Parents who raised Indian daughter win reversal in thorny adoption case


The Supreme Court on Tuesday quashed a court decision that ordered a couple to hand over a girl they had raised since birth to her biological father because he is a Native American.

In an emotionally wrenching case, the Supreme Court ruled 5-4 in favor of Matt and Melanie Capobianco, who adopted a girl they named Veronica and cared for her until South Carolina granted her father custody in 2011.

Dusten Brown, the girl’s father and a member of the Cherokee Nation, had agreed to adoption during the pregnancy before later changing his mind and launching a legal bid for custody.

Brown sought to regain custody of his biological daughter under the Indian Child Welfare Act of 1978, legislation that had been set out to prevent Native American children from being separated from their families.

However, Justice Samuel Alito said that the legislation should not offer blanket protection to biological parents like Brown.

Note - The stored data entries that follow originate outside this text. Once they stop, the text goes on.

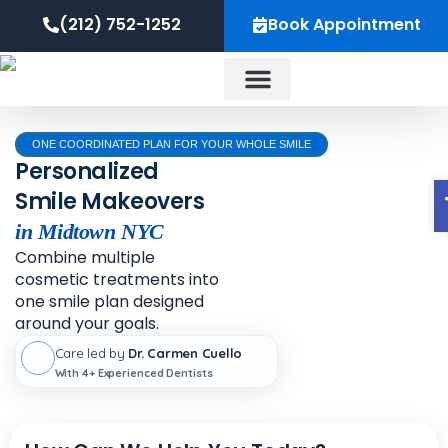
Skip
content
(212) 752-1252
Book Appointment
to
content
About Us
ONE COORDINATED PLAN FOR YOUR WHOLE SMILE
Personalized
Smile Makeovers
in Midtown NYC
Combine multiple
cosmetic treatments into
one smile plan designed
around your goals.
Care led by
Dr. Carmen Cuello
With 4+ Experienced Dentists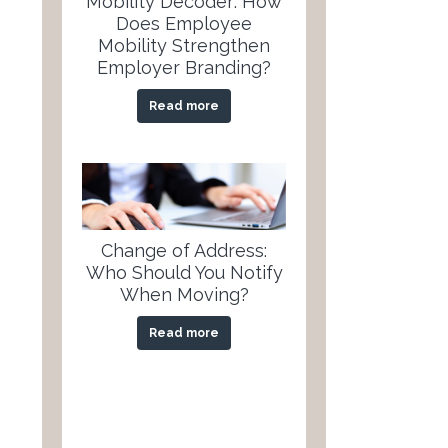
Mobility Decoder: How
Does Employee
Mobility Strengthen
Employer Branding?
Read more
Change of Address:
Who Should You Notify
When Moving?
Read more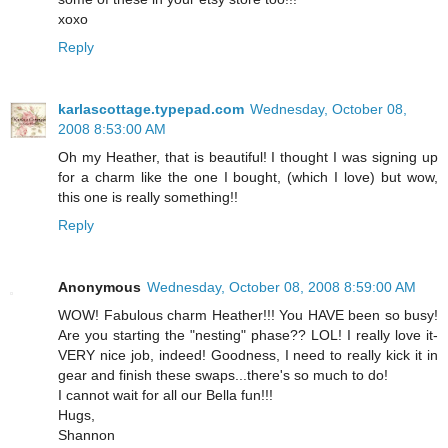
xoxo
Reply
karlascottage.typepad.com
Wednesday, October 08,
2008 8:53:00 AM
Oh my Heather, that is beautiful! I thought I was signing up
for a charm like the one I bought, (which I love) but wow,
this one is really something!!
Reply
Anonymous
Wednesday, October 08, 2008 8:59:00 AM
WOW! Fabulous charm Heather!!! You HAVE been so busy!
Are you starting the "nesting" phase?? LOL! I really love it-
VERY nice job, indeed! Goodness, I need to really kick it in
gear and finish these swaps...there's so much to do!
I cannot wait for all our Bella fun!!!
Hugs,
Shannon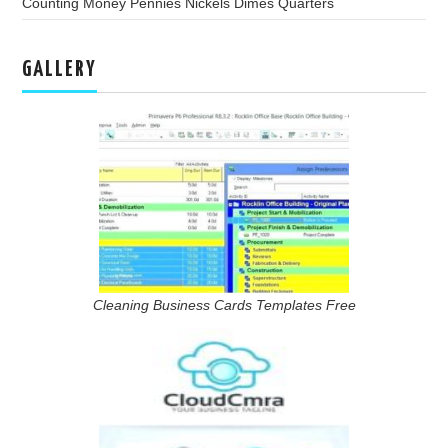
Counting Money Pennies Nickels Dimes Quarters
GALLERY
Cleaning Business Cards Templates Free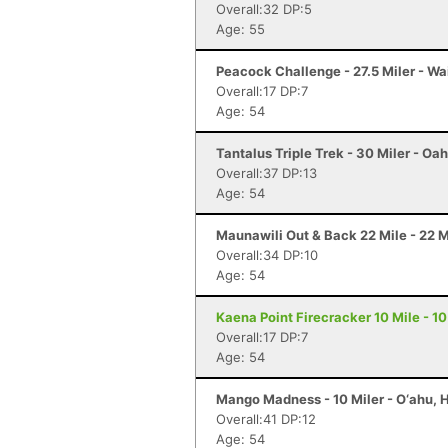
Overall:32 DP:5
Age: 55
Peacock Challenge - 27.5 Miler - Wa
Overall:17 DP:7
Age: 54
Tantalus Triple Trek - 30 Miler - Oah
Overall:37 DP:13
Age: 54
Maunawili Out & Back 22 Mile - 22 Mi
Overall:34 DP:10
Age: 54
Kaena Point Firecracker 10 Mile - 10 
Overall:17 DP:7
Age: 54
Mango Madness - 10 Miler - O‘ahu, H
Overall:41 DP:12
Age: 54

“Under the State Supreme Court’s reading, a biological Indian father could abandon his child in utero and refuse any support for the birth mother . . . and then could play his ICWA trump card at the eleventh hour to override the mother’s decision and the child’s best interests,” Alito wrote.

“If this were possible, many prospective adoptive parents would surely pause before adopting any child who might possibly qualify as an Indian under the ICWA.”

The Supreme Court did not grant custody of Veronica, now 3, to the Capobiancos but instead sent the case back to South Carolina’s courts for further hearings.